On the flight back, the Garou ponder all the exceptionally weird stuff they keep getting involved in. They lay this at Ambrose's feet. Ambrose is not sanguine about accepting responsibility for it. When he protests, Olesya tells him, "Ask yourself then why we keep encountering these Men in Black." Ambrose positively bristles. "Are you accusing me of being manipulated by the Technocracy?!" Sonya breaks in over his outrage: "I believe she meant that you may have a destiny about you."

"Oh," says Ambrose, mulling that one over. "I don't really do destiny." "That's okay," says Sonya. "Destiny does you." "Destiny does you hard," Jonas chimes in, lewdly and with complete accuracy.

Deciding to sulk a bit while he puts together his latest report for the chantry, Ambrose spots an Asian girl on the wing of the plane. She's just sitting there. The Garou don't see her when he points her out, but when Aila holds up Turtle to see out the window, he nods that he does. A little bit later, Ambrose spots an Asian guy all in white wearing sunglasses on the other wing. He wonders if that's a Technocrat, except it's really not their MO to show off like that.

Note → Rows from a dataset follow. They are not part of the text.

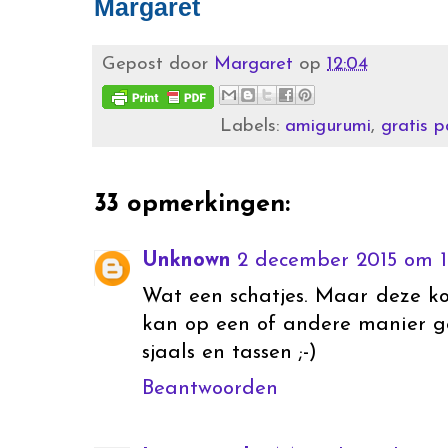
Margaret
Gepost door
Margaret
op
12:04
Labels:
amigurumi
,
gratis 
33 opmerkingen:
Unknown
2 december 2015 om 1
Wat een schatjes. Maar deze kom
kan op een of andere manier ge
sjaals en tassen ;-)
Beantwoorden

"Are there other Asians in white?" Aila asks.
Ambrose thinks about it. "Well..."
"What?" Sonya snaps when he pauses too long.
He answers sheepishly, "I was thinking Yakuza, but I doubt they'd be on the wing of the plane."
RF and Aila discuss luring the Asian girl in from the wing with video games, apparently blissfully incognizant (or amused by) of the casual racism of the idea. Olesya regally ignores them all. Sonya puts her head in her hands, and Jonas turns to her. "Sad when I'm the one you can rely on, ain't it?"

Ambrose proceeds to skulk around watching the man in white, who looks dubious. Sonya finally orders him to sit. "But he's...looking at me funny," Ambrose protests.
"That's because you look like a moron. Sit." He does, a little sulkily, and starts peering at the Asian girl, who seems to find him hilarious. "She's laughing at me."
"We all are," says Sonya.

Taking pity, Aila pacifies him with Tetris. Once the neurotic mage calms down, he starts sneaking readings at the two unregistered passengers. The girl reads as a spirit, if a little oddly, as if she'd managed to pick up her own bona fide human body somewhere. The Garou find that intriguing but not too bizarre. The man, on the other hand...he doesn't read as human at all. Actually, he kind of reads as a walking corpse: not a vampire, but a real honest-to-god dead body animated by a human soul. Creepy. And fascinating.

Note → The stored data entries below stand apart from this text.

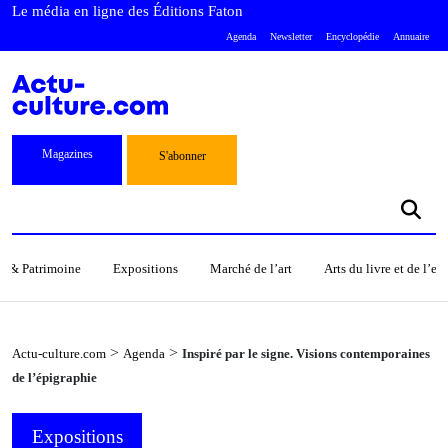
Le média en ligne des Éditions Faton
Agenda
Newsletter
Encyclopédie
Annuaire
Magazines
S'abonner
s & Patrimoine
Expositions
Marché de l’art
Arts du livre et de l’e
>
>
Actu-culture.com
Agenda
Inspiré par le signe. Visions contemporaines
de l’épigraphie
Expositions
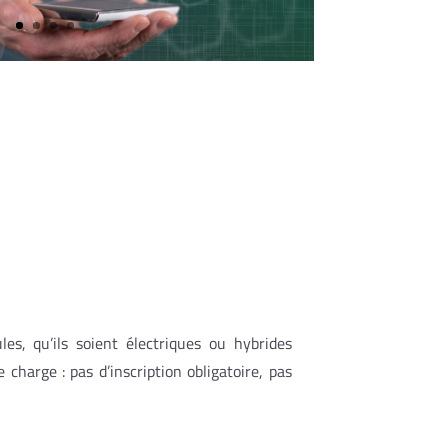
s, qu’ils soient électriques ou hybrides
harge : pas d’inscription obligatoire, pas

"The Elders were right," Sonya mutters. "Mages are nothing but trouble." The others nod sagely.

When the plane comes in to land, the strange people are gone, so the Garou grab their bags and head out. The pack takes Ambrose home then returns to the caern.

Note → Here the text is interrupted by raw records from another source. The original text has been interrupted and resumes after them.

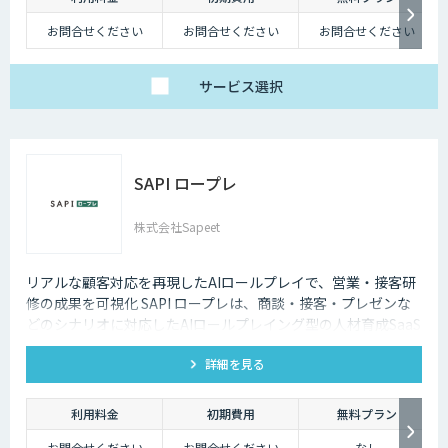
お問合せください
お問合せください
お問合せください
サービス
選択
SAPI ロープレ
株式会社Sapeet
リアルな顧客対応を再現したAIロールプレイで、営業・接客研
修の成果を可視化 SAPI ロープレは、商談・接客・プレゼンな
どのシナリオに対応したAIロールプレイング型の人材育成SaaS
です。 AIアバターとの実践トレーニングと動画フィードバック
詳細を見る
により、新人・中途スタッフの早期戦力化と教育の属人化解消
を支援します。
利用料金
初期費用
無料プラン
お問合せください
お問合せください
なし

Shoved under the door of his apartment, Ambrose finds a manila envelope containing a map of Chicago's Chinatown with a location circled in red, along with a notice of an appointment with one Te Hwan on behalf of someone named Jwo Dye. There's also a warning: "Beware of contact with Ji Ken." The warning hits home. Ambrose has had too many people messing with him lately, so he heads to the chantry, where he has business to take care of anyway.

Mark is at the door, working the evening watch. He hands over an envelope identical to the one left at Ambrose's apartment. Apparently somebody didn't want to miss him. Ambrose shows it to him, then says he's going to see if one of the Akashics knows anything.

The Akashic, unfortunately, doesn't. When Ambrose describes his adventure in Siberia, the Akashic is able to tell him he was in hell, and explains the basics of "Kuei-jin" to him: sinners who die and are given a chance to redeem themselves by returning to their bodies. This explains the man in white. The Akashic has no idea about the girl, though. He says he'll research the Shinjuku Corp.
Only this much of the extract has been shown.